Outre l'image intime de Ramuz, ce Journal propose pour la première fois de découvrir les détails de son travail éditorial, ses contacts avec les éditeurs et les journaux, etc.: quelles sont les étapes marquantes de l'évolution éditoriale, quelles difficultés et quels réseaux allons-nous découvrir dans les pages du Journal?

Après les premières années, d'emblée très riches de relations en Suisse avec les revues de la place, et même à Paris grâce surtout à Édouard Rod, on suit la relation avec les Cahiers vaudois, puis les multiples contacts avec des éditeurs suisses et avec des milieux culturels alémaniques: Georg, Payot, Constant Bourquin, la Revue romande, la revue Schweizerland, Reinhart, et bien d'autres – avec la quête permanente de solutions durables, qui n'adviendra qu'au moment du passage chez Grasset puis de l'engagement de Mermod. À ce moment-là cessent plusieurs incertitudes – sur le plan pratique tout au moins. Il faut dire cependant que Ramuz, même s'il a traversé une phase plus difficile entre la fin des années 1910 et 1924, grosso modo, n'a jamais été ni dans le dénuement, ni dépourvu de possibilités d'édition. Il s'est plutôt attaqué à des projets qui, conjoncturellement, n'ont pas abouti, et dont on découvre dans le Journal les contours.

Le Journal lance la publication, chez Slatkine, des Œuvres complètes C.F. Ramuz. Jette-t-il une lumière nouvelle sur ses œuvres publiées et inédites – notamment dans le domaine de l'étude génétique de Ramuz? Pouvons-nous, à travers ces pages, mieux percevoir son travail d'écrivain, ses hésitations?

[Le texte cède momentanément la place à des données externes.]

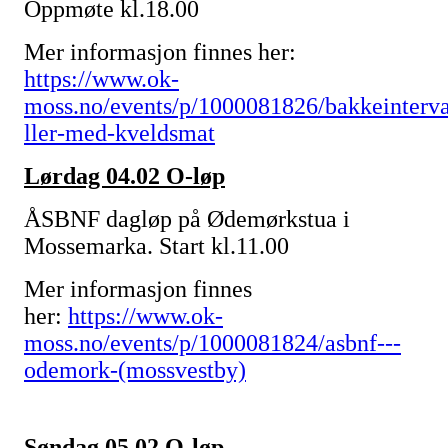
Oppmøte kl.18.00
Mer informasjon finnes her:
https://www.ok-
moss.no/events/p/1000081826/bakkeinterv
ller-med-kveldsmat
Lørdag 04.02 O-løp
ÅSBNF dagløp på Ødemørkstua i
Mossemarka. Start kl.11.00
Mer informasjon finnes
her:
https://www.ok-
moss.no/events/p/1000081824/asbnf---
odemork-(mossvestby)
Søndag 05.02 O-løp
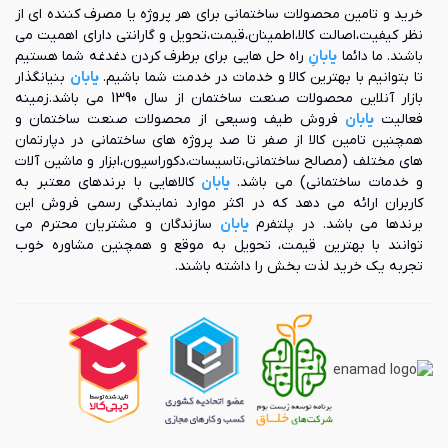
خرید و تامین محصولات ساختمانی برای هر پروژه یا مصرف کننده ای از
بوده و بر اساس نیاز و فضای مورد نظرتان، طراحی و تولید می
نظر کیفیت،اصالت کالا،اطمینان،قیمت،تحویل و گارانتی دارای اهمیت می
گردند. شیشه های این کابین نیز می توانند هم به رنگ دودی و هم
باشند. ما دائما
یابانِ
راه حل هایی برای برطرف کردن دغدغه شما هستیم
به شکل شفاف، خط دار و یا مات (سند بلاست) تولید شوند. در
تا بتوانیم با بهترین کالا و خدمات در خدمت شما باشیم.
یابان
بنیانگذار
واقع، شما می توانید بر اساس سلیقه خود، ابعاد، رنگ و طرح شیشه
بازار آنلاین محصولات صنعت ساختمان از سال 1390 می باشد.زمینه
ها را انتخاب کنید.
فعالیت
یابان
فروش طیف وسیعی از محصولات صنعت ساختمان و
مقاومت در برابر رطوبت: همان طور که می دانید رطوبت بالا در
همچنین تامین کالا از صفر تا صد پروژه های ساختمانی در دپارتمان
سرویس های بهداشتی موجب ایجاد کپک و قارچ می شود. اما از آن
های مختلف (مصالح ساختمانی،تاسیسات،دکوراسیون،ابزار و ماشین آلات
جایی که کابین دوش زرین آب با استفاده از مواد مقاوم در برابر
و خدمات ساختمانی) می باشد.
یابان
کالاهایی با برندهای معتبر به
رطوبت ساخته شده است، این مشکل را به طور کامل حل کرده
کاربران ارائه می دهد که در اکثر موارد نمایندگی رسمی فروش این
است.
برندها می باشد. در پلتفرم
یابان
سازندگان و مشتریان محترم می
مزایای کابین دوش زرین آب
توانند با بهترین قیمت، تحویل به موقع و همچنین مشاوره خوب
تجربه یک خرید لذت بخش را داشته باشند.
تمامی کابین های دوش، از مزایای یکسانی برخوردار می باشند که در
ادامه قصد داریم به شرح این مزیت ها بپردازیم:
بهینه سازی فضا: کابین دوش‌ها موجب بهینه سازی فضای
حمام می شوند. در واقع این محصولات با جداسازی فضای
دوش از دیگر قسمت های حمام، می‌توانند فضای موجود را
به بهترین نحو بهینه سازی کنند.
افزایش ارزش ملک: از آن جایی که کابین دوش‌های زرین آب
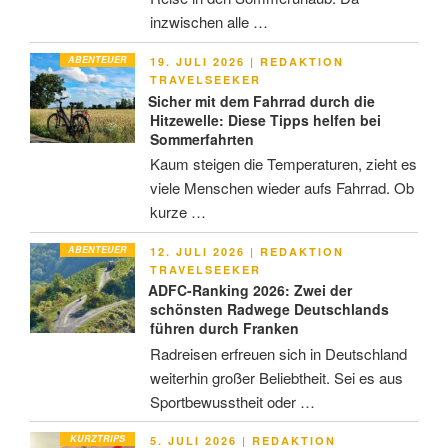
inzwischen alle …
ABENTEUER
VERÖFFENTLICHT
19. JULI 2026
|
REDAKTION
AM
TRAVELSEEKER
Sicher mit dem Fahrrad durch die
Hitzewelle: Diese Tipps helfen bei
Sommerfahrten
Kaum steigen die Temperaturen, zieht es
viele Menschen wieder aufs Fahrrad. Ob
kurze …
ABENTEUER
VERÖFFENTLICHT
12. JULI 2026
|
REDAKTION
AM
TRAVELSEEKER
ADFC-Ranking 2026: Zwei der
schönsten Radwege Deutschlands
führen durch Franken
Radreisen erfreuen sich in Deutschland
weiterhin großer Beliebtheit. Sei es aus
Sportbewusstheit oder …
KURZTRIPS
VERÖFFENTLICHT
5. JULI 2026
|
REDAKTION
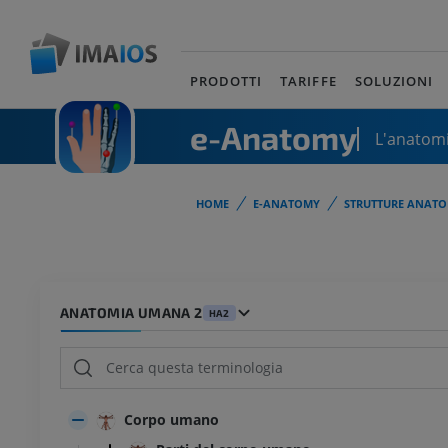
PRODOTTI
TARIFFE
SOLUZIONI
e-Anatomy
L'anatomi
HOME
E-ANATOMY
STRUTTURE ANATO
ANATOMIA UMANA 2
HA2
Corpo umano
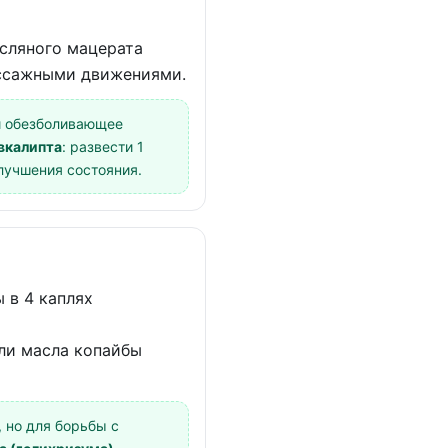
асляного мацерата
массажными движениями.
и обезболивающее
вкалипта
: развести 1
улучшения состояния.
 в 4 каплях
ли масла копайбы
 но для борьбы с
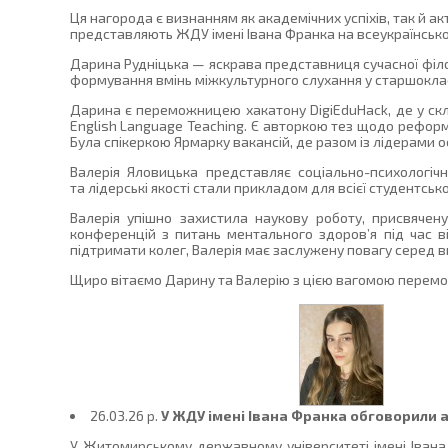
Ця нагорода є визнанням як академічних успіхів, так й а
представляють ЖДУ імені Івана Франка на всеукраїнсько
Дарина Рудніцька — яскрава представниця сучасної філ
формування вмінь міжкультурного слухання у старшоклас
Дарина є переможницею хакатону DigiEduHack, де у скла
English Language Teaching. Є авторкою тез щодо реформ
Була спікеркою Ярмарку вакансій, де разом із лідерами
Валерія Яловицька представляє соціально-психологічни
та лідерські якості стали прикладом для всієї студентсько
Валерія упішно захистила наукову роботу, присвячен
конференцій з питань ментального здоров’я під час в
підтримати колег, Валерія має заслужену повагу серед в
Щиро вітаємо Дарину та Валерію з цією вагомою перем
26.03.26 p.
У ЖДУ імені Івана Франка обговорили а
У Житомирському державному університеті імені Івана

Le Journal comprend, à la fin du 3e volume, un index des œuvres de Ramuz qui est à lui seul très parlant: le lecteur y découvre nombre de titres jusque-là inconnus, qui jettent un nouvel éclairage sur les antécédents de plusieurs grands projets de l'écrivain, et qui lèvent le voile sur des ouvrages n'ayant pas abouti – entre autres, une dizaine de romans complets, entièrement inédits. On voit dans le Journal Ramuz aux prises avec ces travaux, et on comprend mieux, dans bien des cas, les raisons de ses hésitations, voire de ses rejets, parce qu'il les explicite, par exemple dans le cas du roman intitulé «Madeleine», entrepris juste après Aimé Pache et abandonné au dernier chapitre. Toutes ces allusions à des projets inaboutis, qu'on trouve dans notre édition intégrale, avaient été supprimées par Ramuz lors de la publication en 1940.

Le prochain volume des Œuvres complètes de Ramuz, prévu dans le courant de l'année 2006, livrera des textes inédits et des ébauches: pouvez-vous dévoiler quelques nouveautés à découvrir prochainement dans ce volume?

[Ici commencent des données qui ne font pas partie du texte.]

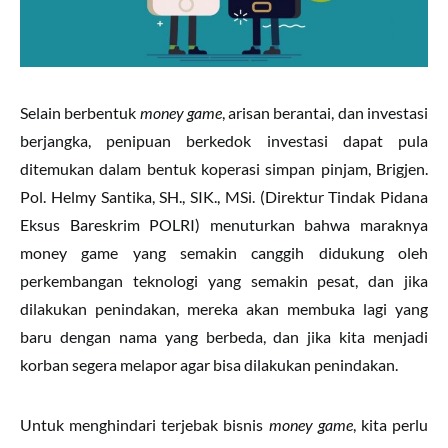
Selain berbentuk
money game
, arisan berantai, dan investasi
berjangka, penipuan berkedok investasi dapat pula
ditemukan dalam bentuk koperasi simpan pinjam, Brigjen.
Pol. Helmy Santika, SH., SIK., MSi. (Direktur Tindak Pidana
Eksus Bareskrim POLRI) menuturkan bahwa maraknya
money game yang semakin canggih didukung oleh
perkembangan teknologi yang semakin pesat, dan jika
dilakukan penindakan, mereka akan membuka lagi yang
baru dengan nama yang berbeda, dan jika kita menjadi
korban segera melapor agar bisa dilakukan penindakan.
Untuk menghindari terjebak bisnis
money game
, kita perlu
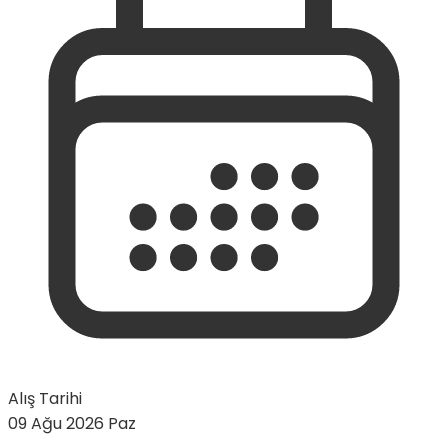
Alış Tarihi
09 Ağu 2026 Paz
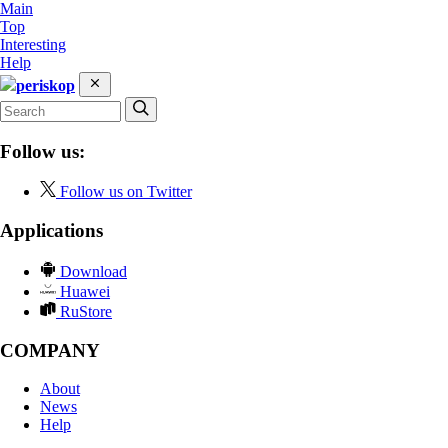
Main
Top
Interesting
Help
periskop
Follow us:
Follow us on Twitter
Applications
Download
Huawei
RuStore
COMPANY
About
News
Help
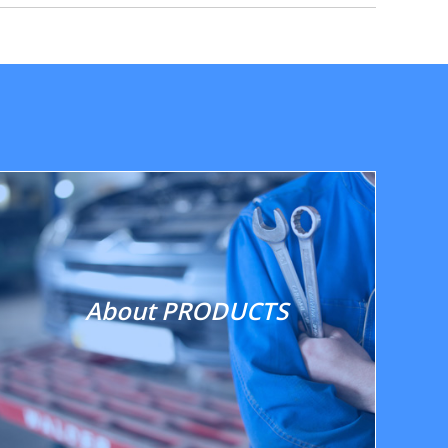
About PRODUCTS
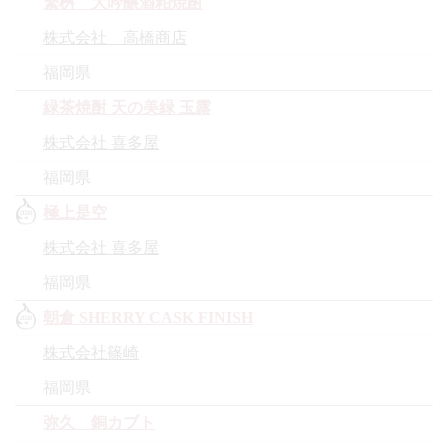
繁桝 大吟醸酒粕焼酎
株式会社 高橋商店
福岡県
緑茶焼酎 天の美緑 玉露
株式会社 喜多屋
福岡県
極上是空
株式会社 喜多屋
福岡県
朝倉 SHERRY CASK FINISH
株式会社篠崎
福岡県
弥久 銅カブト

Pas tellement d'ébauches dans ce volume, mais des inédits de diverse nature: de nombreuses nouvelles, un roman inédit, «La Vie et la Mort de Jean-Daniel Crausaz», que Ramuz a écrit une première fois, puis entièrement récrit; et encore des reflets de la très riche activité poétique du jeune écrivain, et des conférences portant sur des auteurs du passé.

Revue de presse

J'ai été un lecteur enthousiaste de Ramuz [...]. Quand je le relis maintenant ce qui m'a le plus touché, vu mon âge, ce sont les dernières pages du Journal. Cet homme saisi par la maladie, dont les forces faiblissent, qui a la volonté de tout recommencer, de s'encourager dans son Journal – de se désespérer que les forces s'en aillent, mais à la moindre occasion de saisir cette petite flamme qui reste encore: c'est très émouvant [...] (Pierre Chappuis en dialogue avec Jean-Dominique Humbert, Coopération, 23.11.2005)

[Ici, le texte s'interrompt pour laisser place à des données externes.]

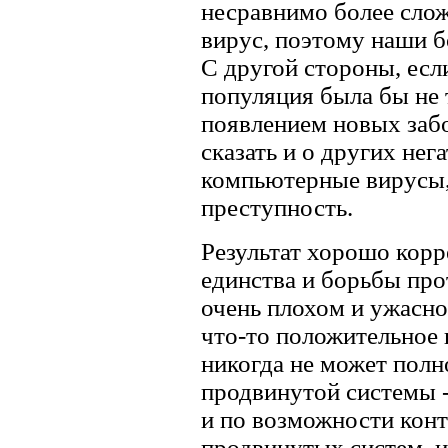
несравнимо более слож
вирус, поэтому наши 
С другой стороны, есл
популяция была бы не 
появлением новых заб
сказать и о других нег
компьютерные вирусы,
преступность.
Результат хорошо корр
единства и борьбы про
очень плохом и ужасно
что-то положительное 
никогда не может полн
продвинутой системы -
и по возможности конт
продвинутых систем, и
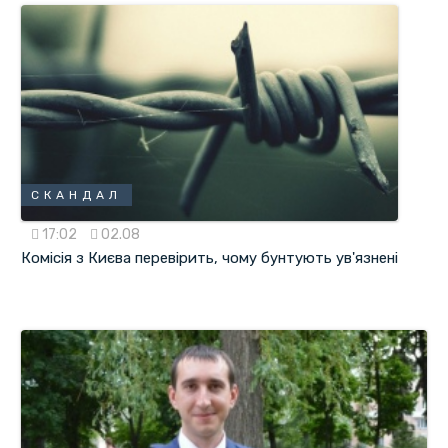
СКАНДАЛ
17:02
02.08
Комісія з Києва перевірить, чому бунтують ув'язнені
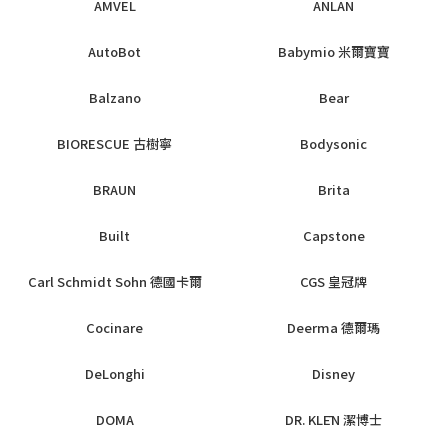
AMVEL
ANLAN
AutoBot
Babymio 米爾寶寶
Balzano
Bear
BIORESCUE 古樹寧
Bodysonic
BRAUN
Brita
Built
Capstone
Carl Schmidt Sohn 德國卡爾
CGS 皇冠牌
Cocinare
Deerma 德爾瑪
DeLonghi
Disney
DOMA
DR. KLĒN 潔博士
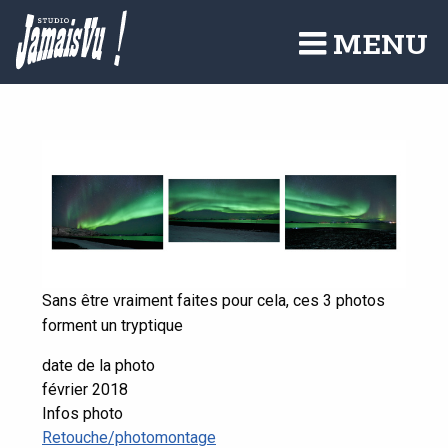
Aller
au
MENU
contenu
principal
Sans être vraiment faites pour cela, ces 3 photos
forment un tryptique
date de la photo
février 2018
Infos photo
Retouche/photomontage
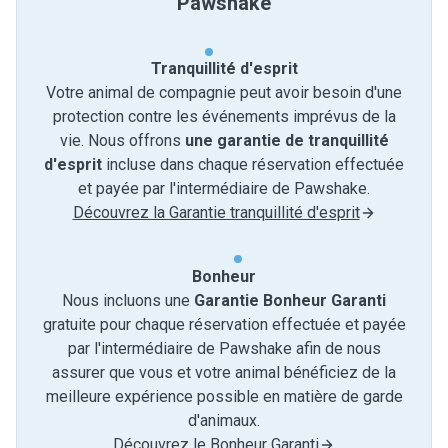
Pawshake
Tranquillité d'esprit
Votre animal de compagnie peut avoir besoin d'une
protection contre les événements imprévus de la
vie. Nous offrons
une garantie de tranquillité
d'esprit
incluse dans chaque réservation effectuée
et payée par l'intermédiaire de Pawshake.
Découvrez la Garantie tranquillité d'esprit
Bonheur
Nous incluons une
Garantie Bonheur Garanti
gratuite pour chaque réservation effectuée et payée
par l'intermédiaire de Pawshake afin de nous
assurer que vous et votre animal bénéficiez de la
meilleure expérience possible en matière de garde
d'animaux.
Découvrez le Bonheur Garanti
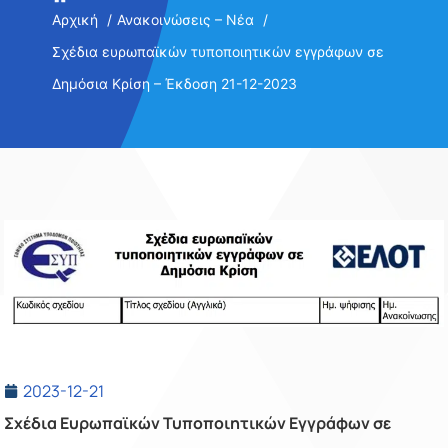
Αρχική
Ανακοινώσεις – Νέα
Σχέδια ευρωπαϊκών τυποποιητικών εγγράφων σε
Δημόσια Κρίση – Έκδοση 21-12-2023
2023-12-21
Σχέδια Ευρωπαϊκών Τυποποιητικών Εγγράφων σε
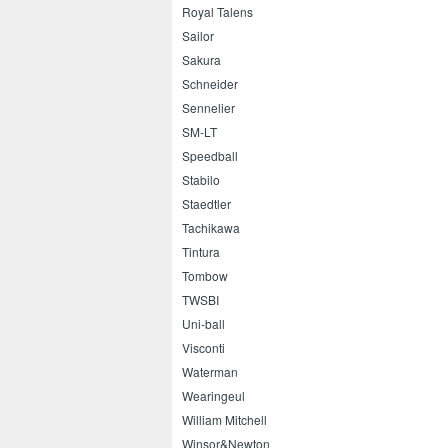
Royal Talens
Sailor
Sakura
Schneider
Sennelier
SM-LT
Speedball
Stabilo
Staedtler
Tachikawa
Tintura
Tombow
TWSBI
Uni-ball
Visconti
Waterman
Wearingeul
William Mitchell
Winsor&Newton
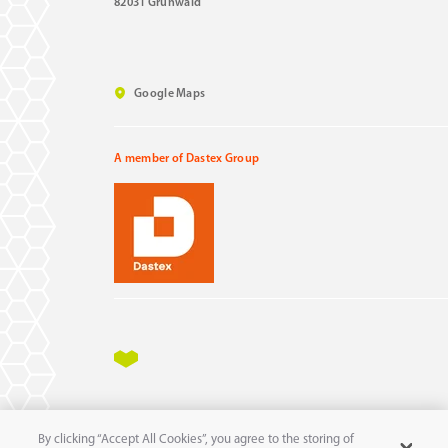
82031 Grünwald
Google Maps
A member of Dastex Group
Impressum
Datenschutz
AGB
AEB
By clicking “Accept All Cookies”, you agree to the storing of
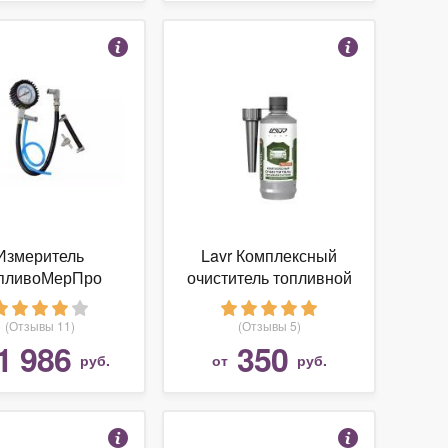
Измеритель
Lavr Комплексный
пливоМерПро
очиститель топливной
ления топлива
системы
масла
(Отзывы 11)
(Отзывы 5)
1 986
350
руб.
от
руб.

[…] Dès l'âge de 17 ans, Ramuz tient un journal. Vers la fin de sa vie, il en sélectionne des extraits pour une première édition de ses Oeuvres complètes. Dans le cadre d'une nouvelle publication de celles-ci (trente tomes jusqu'en 2015), il a été choisi de restituer l'entier de ce Journal, qui s'étend sur trois tomes. «Clé de voûte» de son oeuvre, comme le souligne le directeur du CRLR Daniel Maggetti, ce Journal est souvent passionnant et permet de pénétrer de manière profonde une œuvre majeure jalonnée de très beaux romans dont la Pléiade va favoriser la redécouverte, comme L'amour du monde ou La beauté sur la terre. Dans ce Journal, on découvre un homme de plume en constante recherche – il a souvent retouché ses romans, dont il existe au total 69 versions différentes –, qui en avril 1897, disait: «Je dois devenir écrivain.» Un devoir qu'il a accompli avec une admirable constance. (Stéphane Gobbo, La Liberté, 15.10.2005)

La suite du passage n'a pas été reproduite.